Department of Cell Biology and Molecular Genetics, University of Maryland, College Park, MD 20742, USA.
Aging Cell. 2013 Feb;12(1):2-10. doi: 10.1111/acel.12021. Epub 2012 Nov 26.
The A- and B-type lamins are nuclear intermediate filament proteins in eukaryotic cells with a broad range of functions, including the organization of nuclear architecture and interaction with proteins in many cellular functions. Over 180 disease-causing mutations, termed 'laminopathies,' have been mapped throughout LMNA, the gene for A-type lamins in humans. Laminopathies can range from muscular dystrophies, cardiomyopathy, to Hutchinson-Gilford progeria syndrome. A number of mouse lines carrying some of the same mutations as those resulting in human diseases have been established. These LMNA-related mouse models have provided valuable insights into the functions of lamin A biogenesis and the roles of individual A-type lamins during tissue development. This review groups these LMNA-related mouse models into three categories: null mutants, point mutants, and progeroid mutants. We compare their phenotypes and discuss their potential implications in laminopathies and aging.

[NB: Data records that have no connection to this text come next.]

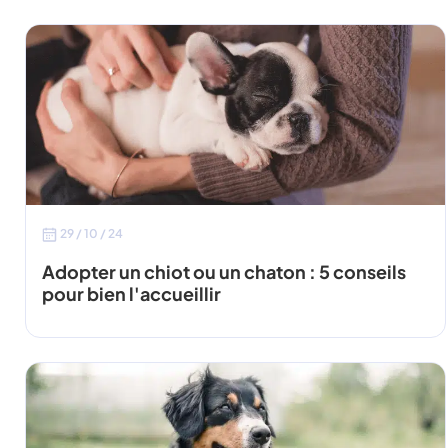
29 / 10 / 24
Adopter un chiot ou un chaton : 5 conseils
pour bien l'accueillir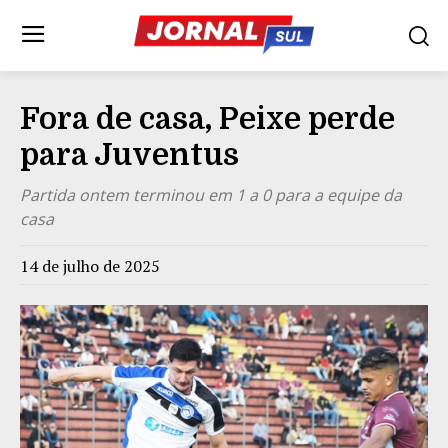
Fora de casa, Peixe perde
para Juventus
Partida ontem terminou em 1 a 0 para a equipe da
casa
14 de julho de 2025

A 型和 B 型核纤层蛋白是真核细胞中的核中间丝蛋白,具有广泛的功能,包括核结构的组织和与许多细胞功能的蛋白质相互作用。在编码 A 型核纤层蛋白的基因 LMNA 中,已经发现了超过 180 种致病突变,称为“核纤层病”。核纤层病的范围从肌肉营养不良、心肌病到哈钦森-吉尔福德早衰综合征不等。已经建立了许多携带与导致人类疾病相同突变的小鼠品系。这些与 LMNA 相关的小鼠模型为核纤层 A 生物发生的功能以及在组织发育过程中各个 A 型核纤层蛋白的作用提供了有价值的见解。本综述将这些与 LMNA 相关的小鼠模型分为三类:缺失突变体、点突变体和早衰突变体。我们比较了它们的表型,并讨论了它们在核纤层病和衰老中的潜在意义。